▸ **Aim of the task**: Output every line of the material exactly, omitting images.

==== Source information

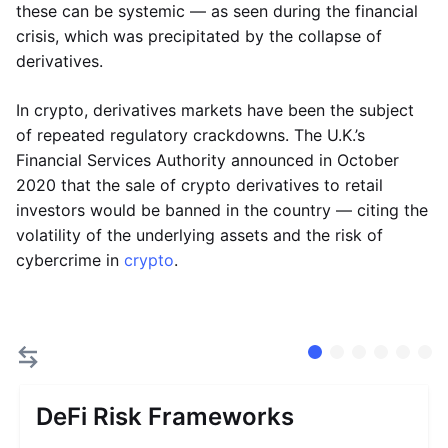
these can be systemic — as seen during the financial
crisis, which was precipitated by the collapse of
derivatives.
In crypto, derivatives markets have been the subject
of repeated regulatory crackdowns. The U.K.’s
Financial Services Authority announced in October
2020 that the sale of crypto derivatives to retail
investors would be banned in the country — citing the
volatility of the underlying assets and the risk of
cybercrime in
crypto
.
DeFi Risk Frameworks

========

▸ **Your response**:
these can be systemic — as seen during the financial
crisis, which was precipitated by the collapse of
derivatives.
In crypto, derivatives markets have been the subject
of repeated regulatory crackdowns. The U.K.’s
Financial Services Authority announced in October
2020 that the sale of crypto derivatives to retail
investors would be banned in the country — citing the
volatility of the underlying assets and the risk of
cybercrime in
crypto
.
DeFi Risk Frameworks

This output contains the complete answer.